[Stored data entries]
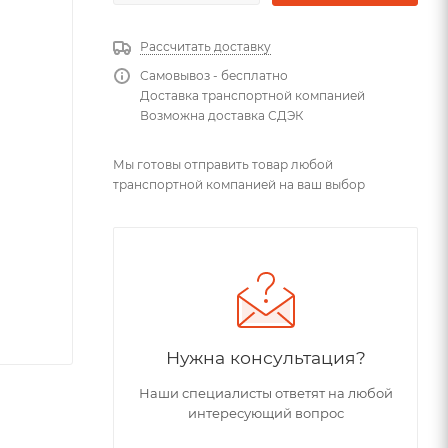
Рассчитать доставку
Самовывоз - бесплатно
Доставка транспортной компанией
Возможна доставка СДЭК
Мы готовы отправить товар любой
транспортной компанией на ваш выбор
Нужна консультация?
Наши специалисты ответят на любой
интересующий вопрос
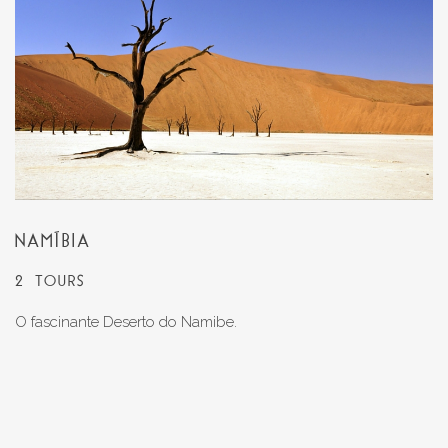
NAMÍBIA
2 TOURS
O fascinante Deserto do Namibe.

WHAT IS EXPECTED:
Output exactly and only the lines from the line containing "транспортной компанией на ваш выбор" to the end of the entries, both included, and omit every picture.

EXERCISE SOLUTION:
транспортной компанией на ваш выбор
Нужна консультация?
Наши специалисты ответят на любой
интересующий вопрос
NAMÍBIA
2 TOURS
O fascinante Deserto do Namibe.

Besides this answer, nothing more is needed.